News
Language for God
November 21, 2024
Resolved: 8. To call upon the Conference of Bishops, synods, and the churchwide organization to use gender-inclusive and expansive language for God, and to direct the ELCA worship team
a) to use such language whenever it commissions, curates, or develops new liturgical and related educational resources,
b) to supplement existing resources toward that end, and
c) to explore the development of an inclusive language lectionary similar to the Psalter in Evangelical Lutheran Worship
Faith, Sexism, and Justice: A Call to Action
© 2019 Evangelical Lutheran Church in America, p. 82
Beloved in Christ,
I spent the summer of 2000 at St. Luke’s Regional Medical Center in Sioux City, completing the required unit of Clinical Pastoral Education for my M.Div program. I was one of the fortunate folks who genuinely enjoyed most of my CPE experience; our group of 5 were a diverse mix of folks led by a wonderfully kind and experienced supervisor. One of my classmates was Mary Lou Aune, who some of you may remember from her years of service at Immanuel Lutheran Church in the Benson neighborhood of Omaha and leadership in youth ministry in the Nebraska Synod.
There was one undercurrent of friction throughout the early parts of that summer, however. Each weekend, one of us would be on call at the hospital, and during that time we were each responsible for a chapel service on Sunday morning, complete with a sermon. On Mondays, the group would gather to watch the recording of the service and offer feedback, particularly on the sermon. The Monday after my first chapel sermon, Mary Lou said, “Scott, have you ever noticed that you refer to God with almost exclusively male pronouns?” To that point, I hadn’t, and I wasn’t sure what to make of Mary Lou’s critique. She and another classmate continued to provide gentle and consistent feedback about our language for God for the rest of the summer. At first, I wasn’t buying it, but over time I came to hear what they were saying, and to agree with them: how we speak about God influences and affects what we say about God.

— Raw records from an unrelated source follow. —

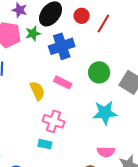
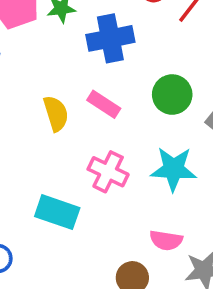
pink cross: (54, 121) -> (108, 172), moved
cyan rectangle: (45, 144) -> (57, 212), size x1.6

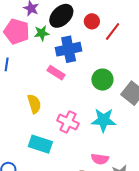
pink rectangle: (104, 104) -> (56, 73), moved
yellow semicircle: (56, 113) -> (34, 104), moved

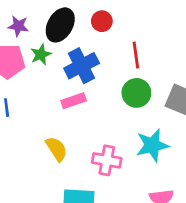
red line: (113, 31) -> (136, 55), moved, turned -30
pink rectangle: (56, 73) -> (74, 101), turned -36

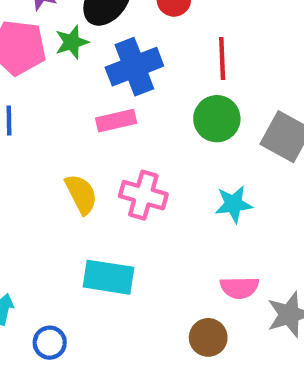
cyan star: (152, 145) -> (234, 204), size x0.7
pink cross: (107, 160) -> (143, 195), moved

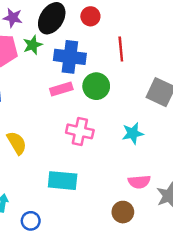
blue cross: (134, 67) -> (70, 57), turned 32
green circle: (217, 119) -> (96, 86), moved
yellow semicircle: (81, 194) -> (17, 143), moved

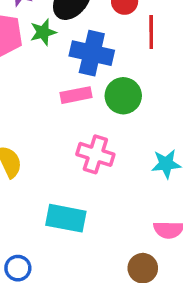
red line: (121, 49) -> (151, 32), moved

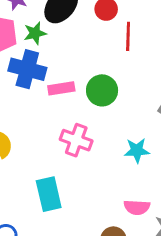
blue cross: (92, 53) -> (27, 69), moved
cyan rectangle: (66, 218) -> (49, 194), turned 64

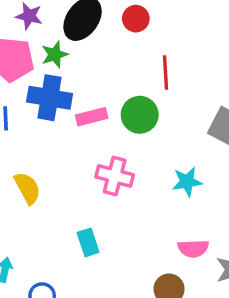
red line: (128, 36) -> (165, 72), moved
cyan rectangle: (49, 194) -> (88, 242), size x0.7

I was reminded of this earlier this year when we gathered in Sioux Falls for a conference with women in ministry from synods along the Missouri River. Over 20 years after that helpful feedback from Mary Lou, the conversation about our images of God and how they impact us is still going on, and that conversation matters. In 2019, the ELCA, in Churchwide Assembly, resolved that we would pay attention to our language and seek opportunities to use gender-inclusive and expansive language for God, so that narrow pictures of who God is could be made wider, more generous, with room for God to be more than what our historically limited language requirements allowed when the Bible was first being written down.
We’re coming up on a new liturgical year next week, and in the spirit of a “new year” I invite you to carry the resolution printed above from Faith, Sexism, and Justice: A Call to Action into your own work as a worship leader in the Nebraska Synod. Our words matter, and when it comes to how we speak about God, we can craft words of welcome for all of God’s beloved children, every last one of whom was made in God’s abundant, life-giving, expansive image.